On Sept. 11, 2001, terrorists attacked the World Trade Center, taking 2,749 lives. The attack resulted in severe economic impact, especially to airlines, and a stock market loss of $1.2 trillion. On Dec. 26, 2004, a tsunami from a 9.1 earthquake overran the shores of many countries along the vast rim of the Indian Ocean. Over 283,000 people died. On Aug. 29, 2005, Katrina, a category-5 hurricane, knocked out electric and communication infrastructure over 90,000 square miles of Louisiana and Mississippi and displaced 1.5 million people. Six months later, New Orleans still housed fewer than 100,000 of its original 1.2 million residents. On Oct. 8, 2005, a magnitude-7.6 earthquake devastated the Kashmir region of Pakistan, killing over 87,000 people. Besides being unexpected major disasters, these events had one other common feature: they all involved hastily formed networks that quickly mobilized, organized, and coordinated massive humanitarian responses.

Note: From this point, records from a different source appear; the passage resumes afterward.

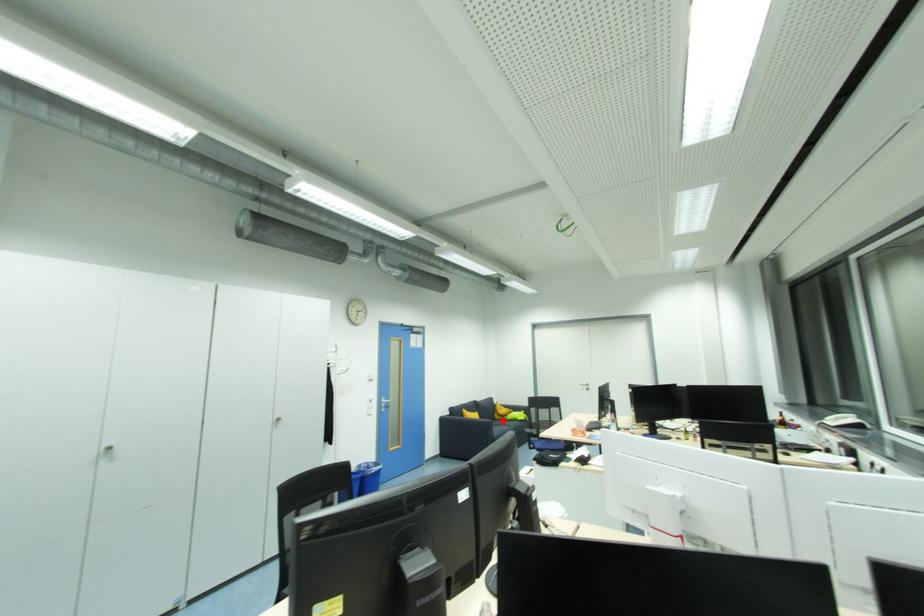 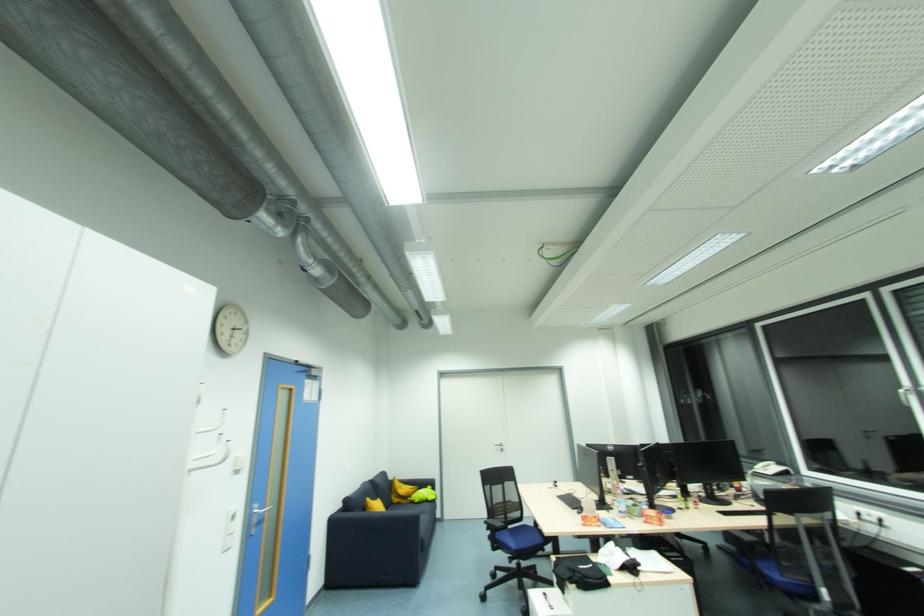 In the second image, find the point that corresponds to the highlighted location in the first image.

(400, 505) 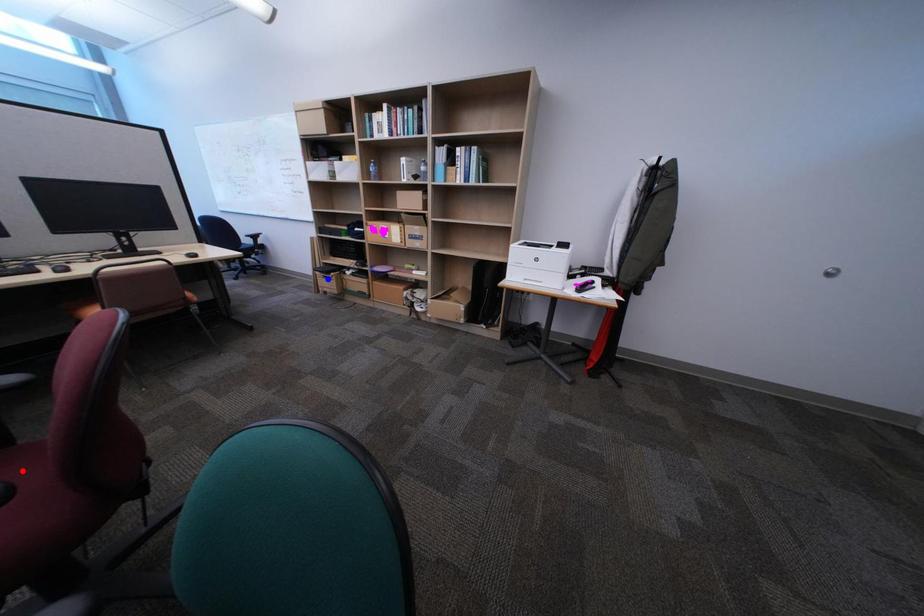 Question: Which of the two points in the image is closer to the camera?

Choices:
 (A) Blue point is closer.
 (B) Red point is closer.

Answer: (B) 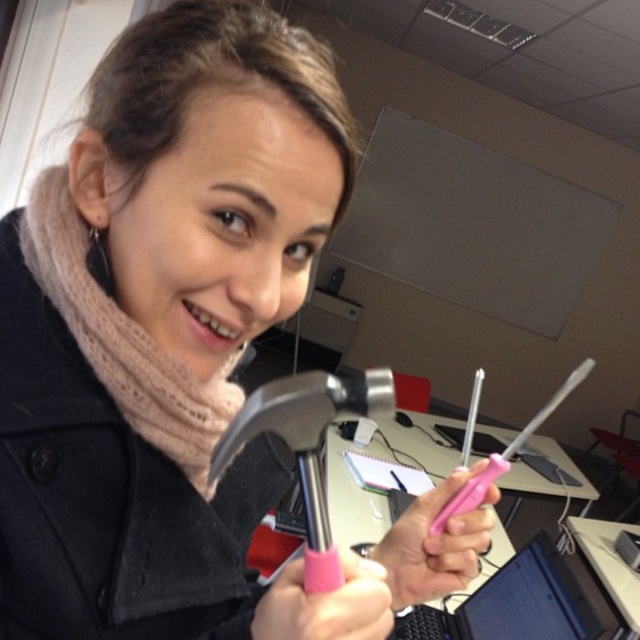 You are standing in an office and see two points marked on the floor. The first point is labeled as point (x=33, y=200) and the second is labeled as point (x=371, y=564). If you are facing north, which point is closer to you?

Point (x=33, y=200) is behind point (x=371, y=564), so if you are facing north, point (x=371, y=564) is closer to you.

You are organizing tools in an office supply closet and need to place the brushed metal hammer at center and the pink plastic screwdriver at lower center on a shelf. The shelf has a space that is exactly 1.8 inches wide. Can both items fit side by side on the shelf without overlapping?

The brushed metal hammer at center is 1.85 inches away from the pink plastic screwdriver at lower center. Since the required space is 1.85 inches and the shelf space is only 1.8 inches, the two items cannot fit side by side on the shelf without overlapping.

You are organizing a tool kit and need to place the brushed metal hammer at center and the pink plastic screwdriver at lower center into a drawer. The drawer has a maximum capacity of 15 cm in height. If the combined height of both items is 20 cm, will they fit together?

The combined height of the brushed metal hammer at center and the pink plastic screwdriver at lower center is 20 cm, which exceeds the drawer capacity of 15 cm. Therefore, they cannot fit together. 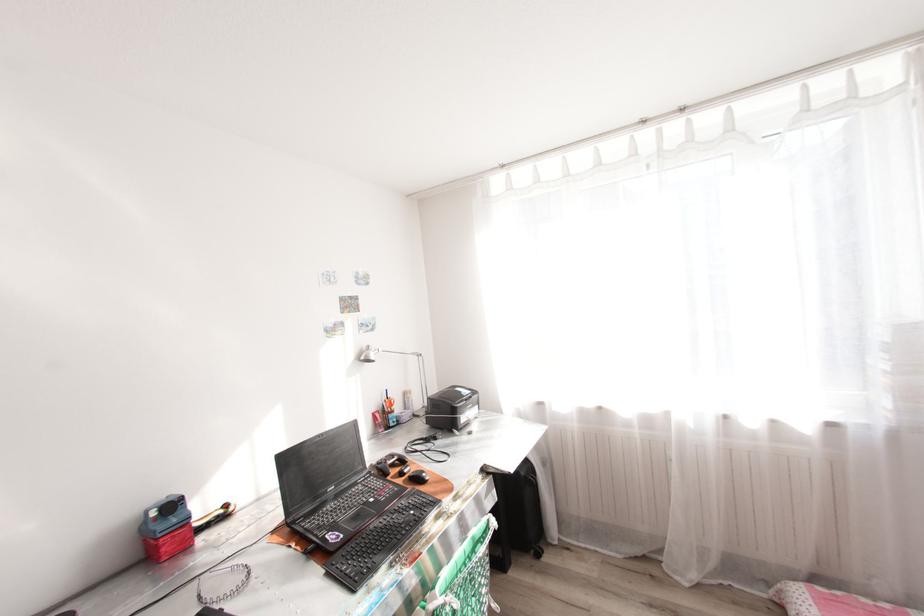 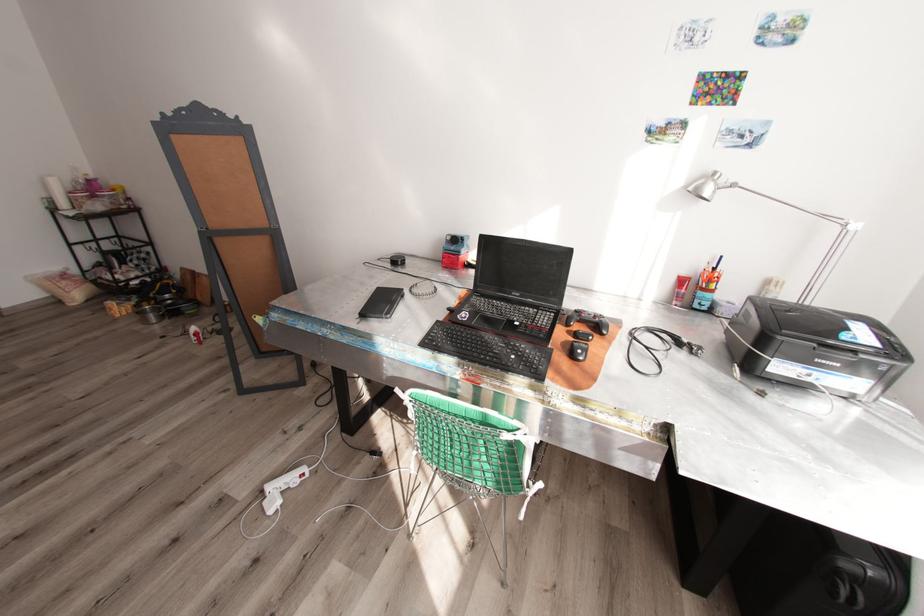 The point at (x=402, y=508) is marked in the first image. Where is the corresponding point in the second image?

(517, 344) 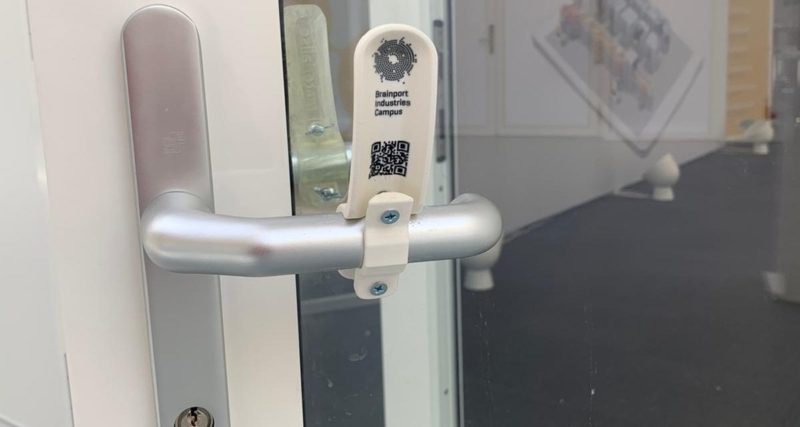 The width and height of the screenshot is (800, 427). Identify the location of lock. (188, 416).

The severity of these disasters drove home an important point: the quality of the response depended not on response planning or on new equipment, but on the quality of the network that came together to provide relief. How quickly were voice and data communications restored? How well did the many players from disparate organizations collaborate? How effectively did the network deliver help to the victims? These incidents demonstrated sharp differences in the quality of the hastily formed network (HFN), which directly affected the effectiveness of the response. Noting that these networks almost always involve military, civilian government, and non-government organizations, the U.S. Departments of Defense and Homeland Security have made it a priority to learn how to effectively assemble HFNs. We coined the term at the Naval Postgraduate School in 2004.

The lessons learned from the networks involving government carry directly into private settings. They will benefit any urgent network of multiple organizations with no common authority that must cooperate and collaborate.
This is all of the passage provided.